= The Spike (novel) =

Book by Arnaud de Borchgrave

First edition (US)

The Spike is a 1980 spy thriller novel by Arnaud de Borchgrave and Robert Moss (New York: Crown Publishers, 1980). Drawing on de Borchgrave's experience as a jet-setting Newsweek journalist and conservative Washington insider, it tells the story of a radical '60s journalist, Bob Hockney, who stumbles upon a Soviet plot for global supremacy by 1985. When he tries to expose the web of blackmail, sex and espionage, he's hamstrung by his editors' liberal media bias.

In the news world, to "spike" a story means to cancel its publication. De Borchgrave and Moss envision a scenario in which the KGB exploits the attitudes of the unsuspecting Western media, which was allegedly more interested in unmasking CIA agents than stopping the Soviets, threatening to thwart Hockney's big scoop.

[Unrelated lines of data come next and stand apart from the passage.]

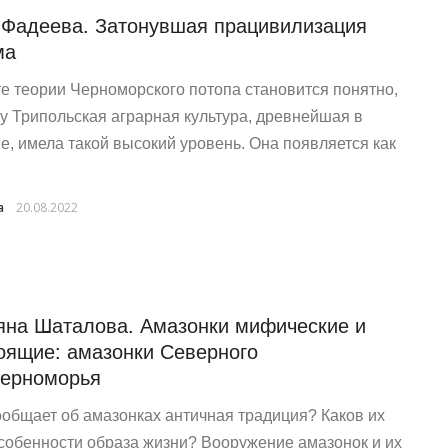
 Фадеева. Затонувшая працивилизация
ма
те теории Черноморского потопа становится понятно,
у Трипольская аграрная культура, древнейшая в
е, имела такой высокий уровень. Она появляется как
a
20.08.2022
яна Шаталова. Амазонки мифические и
оящие: амазонки Северного
ерноморья
ообщает об амазонках античная традиция? Каков их
особенности образа жизни? Вооружение амазонок и их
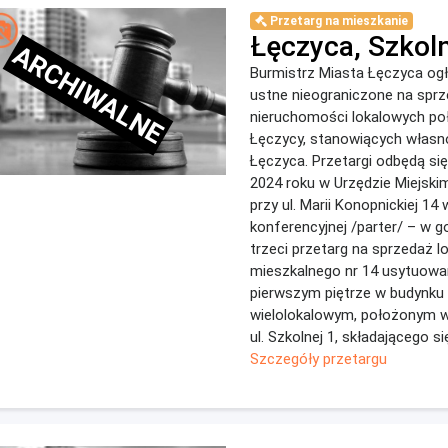
Przetarg na mieszkanie
Łęczyca, Szkol
ARCHIWALNE
Burmistrz Miasta Łęczyca ogł
ustne nieograniczone na spr
nieruchomości lokalowych p
Łęczycy, stanowiących własn
Łęczyca. Przetargi odbędą się
2024 roku w Urzędzie Miejski
przy ul. Marii Konopnickiej 14 
konferencyjnej /parter/ – w g
trzeci przetarg na sprzedaż l
mieszkalnego nr 14 usytuow
pierwszym piętrze w budynku
wielolokalowym, położonym w
ul. Szkolnej 1, składającego si
Szczegóły przetargu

The best-selling book was marketed not only as a spy thriller but an exposé of real-life Washington. Time called the book a roman à clef for its fictionalized versions of real people and organizations, including Zbigniew Brzezinski and the radical left-wing magazine Ramparts.

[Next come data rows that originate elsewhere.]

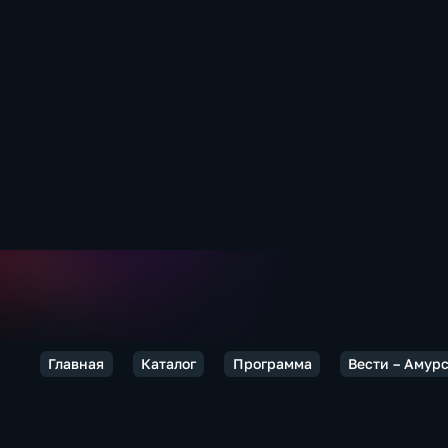
Главная
Каталог
Программа
Вести – Амур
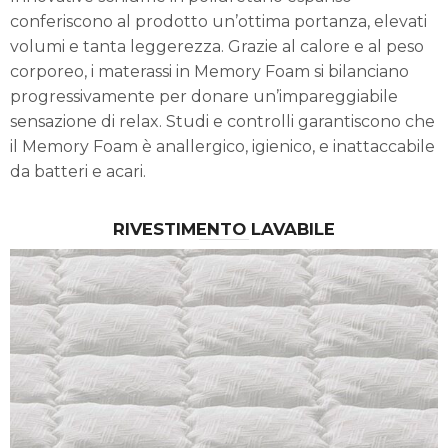
conferiscono al prodotto un’ottima portanza, elevati
volumi e tanta leggerezza. Grazie al calore e al peso
corporeo, i materassi in Memory Foam si bilanciano
progressivamente per donare un’impareggiabile
sensazione di relax. Studi e controlli garantiscono che
il Memory Foam è anallergico, igienico, e inattaccabile
da batteri e acari.
RIVESTIMENTO LAVABILE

In a 1980 interview with The New York Times, de Borchgrave mentions that he came up with the idea for a novel after he and his wife had to hide in the English countryside, after anonymous threats were made in response to a Newsweek article he wrote that named some of the terrorists behind the 1972 Munich massacre.

The authors' 1983 follow-up, Monimbo, envisioned Miami race rioters as the pawns of Nicaraguan and Cuban communists.